Fruit cakes do take a long time to cook, so you need to make sure the outside edges of the cake don’t over-cook. Double-line the sides of the tin inside with baking parchment and then wrap the outside of the tin with a double layer of brown paper and secure with string. I also put a circle of brown paper in the bottom of the tin before adding a couple of circles of baking parchment on top.

It is worth checking the oven temperature manually before you start baking any cake but especially before one that needs long, slow cooking – I always pop an oven thermometer in the oven before preheating to check the temperature is correct. My cooking time of 3 hours will produce a very moist and dense cake, but if you prefer something drier and more crumbly, extend the cooking time by 30 minutes up to 1 hour.

On with the recipe.

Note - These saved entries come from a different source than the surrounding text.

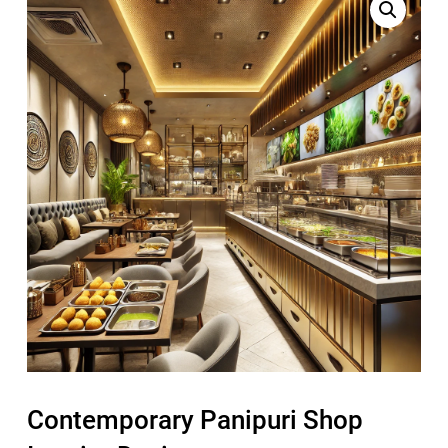
Contemporary Panipuri Shop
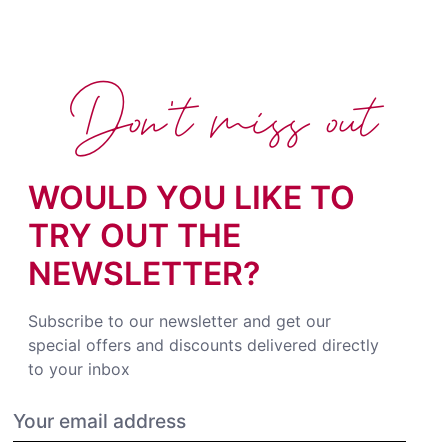
Don't miss out
WOULD YOU LIKE TO
TRY OUT THE
NEWSLETTER?
Subscribe to our newsletter and get our
special offers and discounts delivered directly
to your inbox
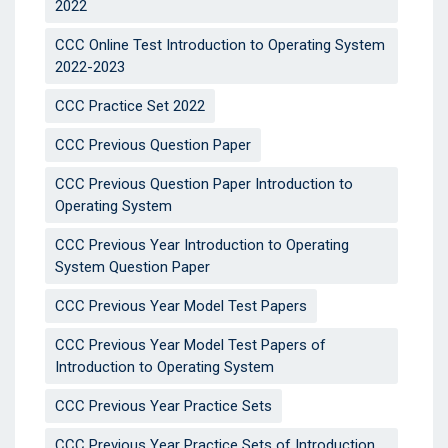
2022
CCC Online Test Introduction to Operating System
2022-2023
CCC Practice Set 2022
CCC Previous Question Paper
CCC Previous Question Paper Introduction to
Operating System
CCC Previous Year Introduction to Operating
System Question Paper
CCC Previous Year Model Test Papers
CCC Previous Year Model Test Papers of
Introduction to Operating System
CCC Previous Year Practice Sets
CCC Previous Year Practice Sets of Introduction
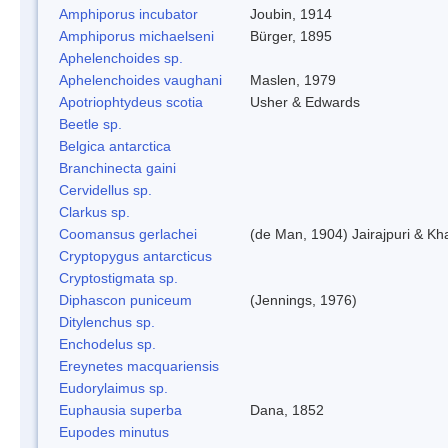
Amphiporus incubator
Joubin, 1914
Amphiporus michaelseni
Bürger, 1895
Aphelenchoides sp.
Aphelenchoides vaughani
Maslen, 1979
Apotriophtydeus scotia
Usher & Edwards
Beetle sp.
Belgica antarctica
Branchinecta gaini
Cervidellus sp.
Clarkus sp.
Coomansus gerlachei
(de Man, 1904) Jairajpuri & Kh
Cryptopygus antarcticus
Cryptostigmata sp.
Diphascon puniceum
(Jennings, 1976)
Ditylenchus sp.
Enchodelus sp.
Ereynetes macquariensis
Eudorylaimus sp.
Euphausia superba
Dana, 1852
Eupodes minutus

If you’ve never made a Christmas cake before I understand that the list of ingredients will be completely daunting, but this is a very straightforward recipe, so I hope I can tempt you to have a go.

Serves: 16

Ingredients

  • 900g mixed dried and glacé fruit such as raisins, sultanas, currants, chopped dried apricots, and cherries
  • Finely grated rind and juice 1 small lemon
  • Finely grated rind and juice 1 small orange
  • 100ml white or dark rum + 2 – 4 tbsp. extra for feeding
  • 225g coconut oil
  • 150g dark brown sugar
  • 2 tbsp black treacle
  • 40g chia seeds
  • 175g gluten-free plain flour blend
  • 100g ground almonds
  • 1 ½ tsp gluten-free baking powder
  • 1 tbsp. ground mixed spice
  • 2 tsp ground allspice
  • 2 tsp ground cinnamon
  • 2 tsp natural almond extract
  • 1 tbsp. natural vanilla extract
  1. Prepare a deep, 18cm round cake tin by double lining with baking parchment and brown paper – see above. Place on a baking tray.
  2. Put the fruit in a large saucepan with the citrus rind and juice, rum, coconut oil, sugar and treacle. Heat gently, stirring occasionally, until melted, then bring to the boil and simmer gently for 2-3 minutes. Leave to cool for 30 minutes.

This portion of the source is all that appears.